We'd rather keep you in the group to talk about your pottery than see you living in a motel fighting with the insurance company after a fire.

It is true that 48 amp kilns are built with 50 amp plugs/receptacles on 60 amp circuits. So, yes, a kiln drawing less than 30 amps could use a 30 amp plug on a 40 amp circuit. But this kiln is likely pulling more than 30 amps (though we don't actually know, just doing the math from factory spec sheets), so the 30 amp plug is insufficient.

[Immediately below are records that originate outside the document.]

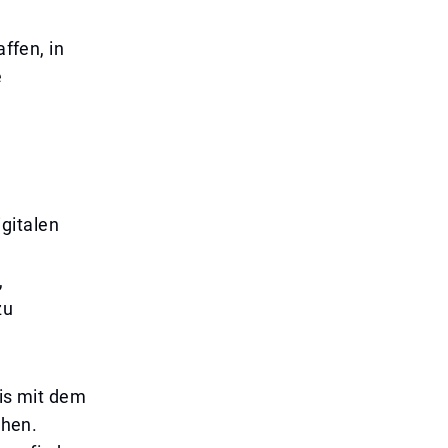
affen, in
e
gitalen
,
zu
ais mit dem
chen.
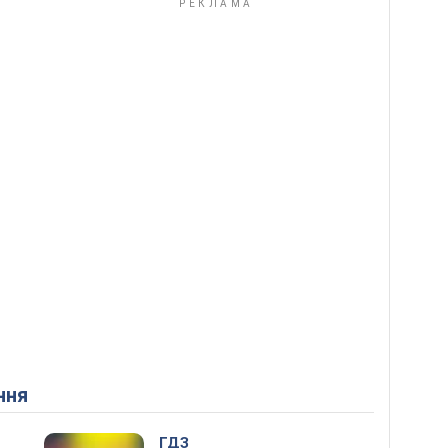
ння
ГДЗ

Still assuming that the elements are the ones specified for the original configuration, 2 things are possible: 1) The elements are sufficiently worn now that they are pulling less than the specified amperage, and that would get it slightly below the 30 amp breaker. But when the elements are completely worn and replaced, it would be above the breaker size. 2) Breakers are designed to carry only 80% of the rated load for long periods of time, hence the 125% rule for continuous loads of 3 hours or more. The 30 amp breaker likely did not trip because it wasn't overloaded for long enough, but it probably would have in the middle of a firing.

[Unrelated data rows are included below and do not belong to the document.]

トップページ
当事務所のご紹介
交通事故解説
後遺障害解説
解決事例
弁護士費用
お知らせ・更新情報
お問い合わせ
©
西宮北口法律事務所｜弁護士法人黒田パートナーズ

And didn't have a fire? Or at least toasted wires?

There are a number of inconsistencies here. The now-2-section kiln, if still containing the proper elements from when it was a 3-section kiln (which we don't know), would be pulling 31 amps (which is insufficient for the volume of the kiln and will have unbalanced heating, but that's not our problem; it's only our problem when our tax dollars are spent on a fire department call...). Under the 125% rule (which the electrician may or may not be aware of, some are, some aren't until pointed to that page in the code book), that would require a circuit of 38 amps, or rounding up to the next available breaker size, 40, which the picture shows was used and is correct. The plug and receptacle shown in the pictures is a standard 30 amp set. The power cord shown in the picture appears to be the original cord but with the original 50 amp plug cut off and replaced by a 30 amp dryer plug from the hardware store. That alone is insufficient for the kiln (and I can't imagine how the previous owner ran the whole kiln on that...). In the N. American electrical inventory, there is a 40 amp breaker, but there is no standard 40 amp plug and receptacle; it skips from 30 to 50 amps. Thus, the plug needs to be a 50 amp (6-50) set while the breaker and wiring would be 40 amp material (including the black cable coming in from the left that goes back to the main panel, which in N. American standard cable colors is 8 ga., suitable for 40 amps) . Let's just assume the electrician also properly used 40 amp wire inside the metal flex cable in that installation, but set an insufficient 30 amp receptacle to avoid having to repair the existing power cord's currently insufficient plug? Just too many unknowns.

Several concerns about the current state of affairs - you took out the bottom section, which changes the amperage draw from 48 amps to 31 amps, assuming the elements are the correct ones for a 240V 1027 kiln. That requires a 40 amp circuit, including the associated wiring. You said you were using a dryer circuit, which is typically a 30 amp circuit. You say the electrician changed the circuit breaker. Changed it to what amperage? If the sparky put the required 40 amp breaker on an existing 30 amp circuit, you need a new sparky and hope your homeowner's insurance is paid up. Regarding the kiln itself, the design of Skutt kilns places hotter elements in the top and bottom rows to compensate for heat losses through the lid and base. The middle 4 rows of elements are cooler because less heat is need in the middle compared to the top and bottom. By removing the bottom section, you have eliminated that one element at the bottom that needs to be hotter. It may have somwhat unbalanced heating now. Furthermore, though it is now the size of a 1018 kiln, kilns are designed with optimal ratios of heat to kiln surface area. The standard 1018 kiln needs 39 amps to perform up to maximum expectations. Yours now has only 31 amps. Thus, you will probably be limited to cone 6 at best.

Firing to 1240 and holding for 30 minutes is probably going to be same amount of heatwork as going 10 more to 1250 and shutting down.